Collected data:
········
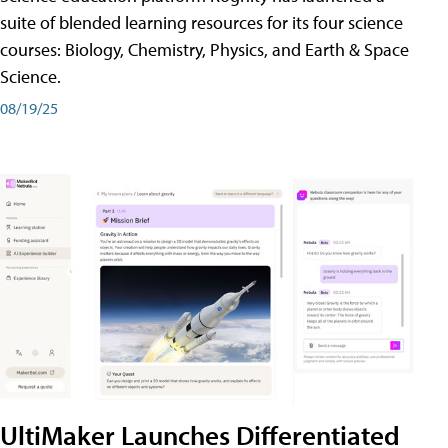
suite of blended learning resources for its four science
courses: Biology, Chemistry, Physics, and Earth & Space
Science.
08/19/25
UltiMaker Launches Differentiated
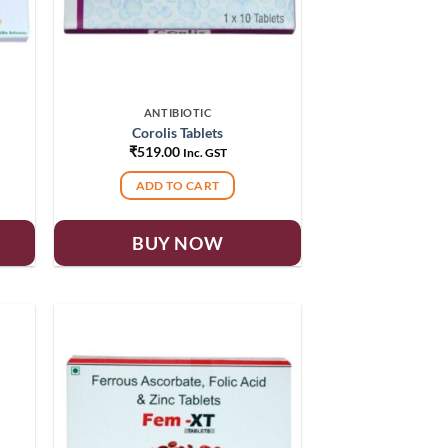
ANTIBIOTIC
Corolis Tablets
₹
519.00
Inc. GST
ADD TO CART
BUY NOW
 to
Add to
list
wishlist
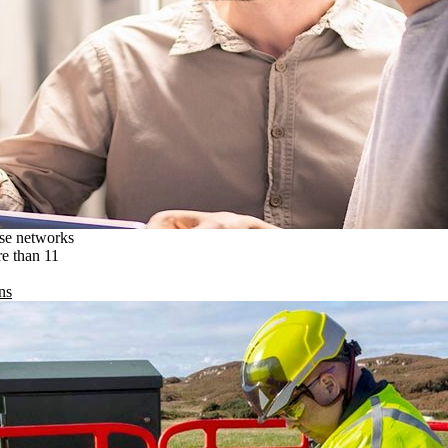
ise networks
re than 11
ns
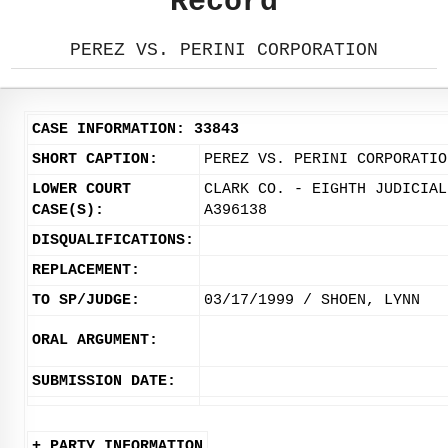
Record
PEREZ VS. PERINI CORPORATION
CASE INFORMATION: 33843
SHORT CAPTION:
PEREZ VS. PERINI CORPORATIO
LOWER COURT
CLARK CO. - EIGHTH JUDICIAL
CASE(S):
A396138
DISQUALIFICATIONS:
REPLACEMENT:
TO SP/JUDGE:
03/17/1999 / SHOEN, LYNN
ORAL ARGUMENT:
SUBMISSION DATE:
+ PARTY INFORMATION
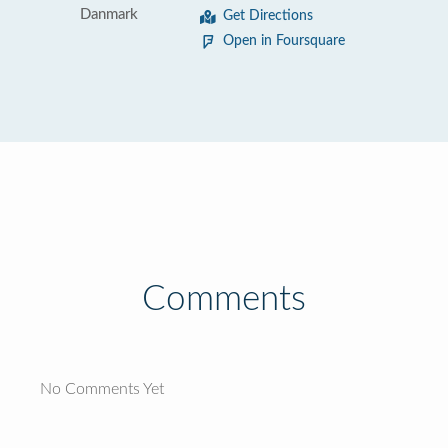
Danmark
Get Directions
Open in Foursquare
Comments
No Comments Yet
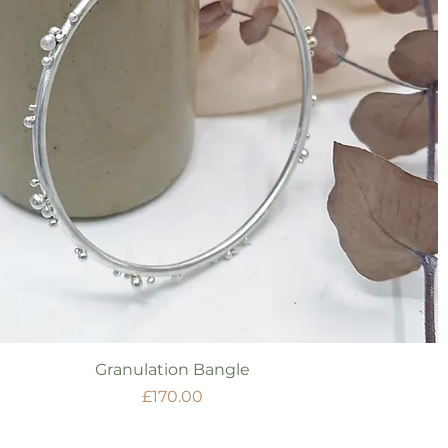
Quick View
Granulation Bangle
Price
£170.00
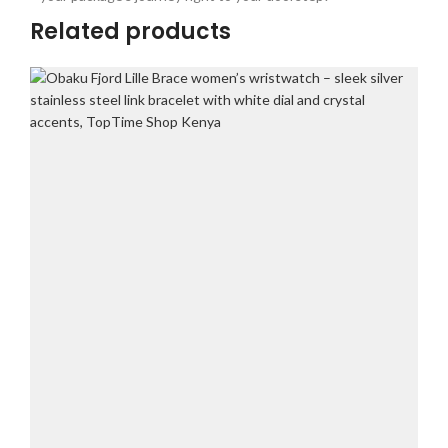
Related products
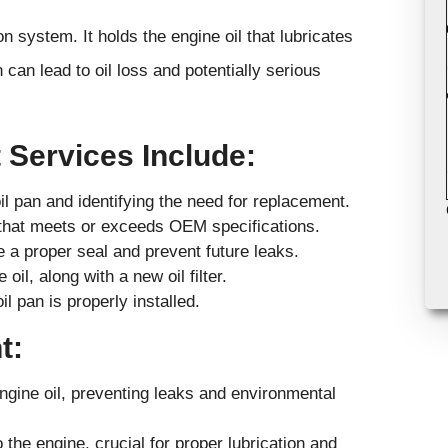
n system. It holds the engine oil that lubricates
can lead to oil loss and potentially serious
 Services Include:
il pan and identifying the need for replacement.
n that meets or exceeds OEM specifications.
 a proper seal and prevent future leaks.
oil, along with a new oil filter.
l pan is properly installed.
t:
engine oil, preventing leaks and environmental
the engine, crucial for proper lubrication and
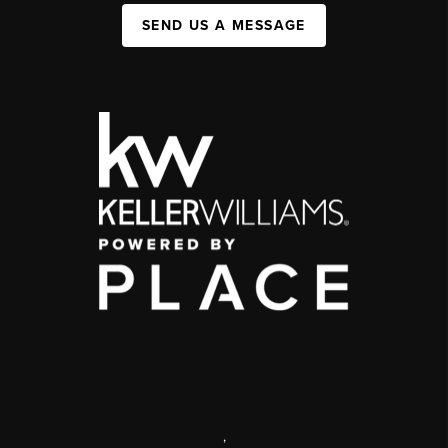
SEND US A MESSAGE
,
········
**Problem description:** From the entries, copy every line in which the string "PEREZ" can be found.

**Result below:**
PEREZ VS. PERINI CORPORATION
PEREZ VS. PERINI CORPORATIO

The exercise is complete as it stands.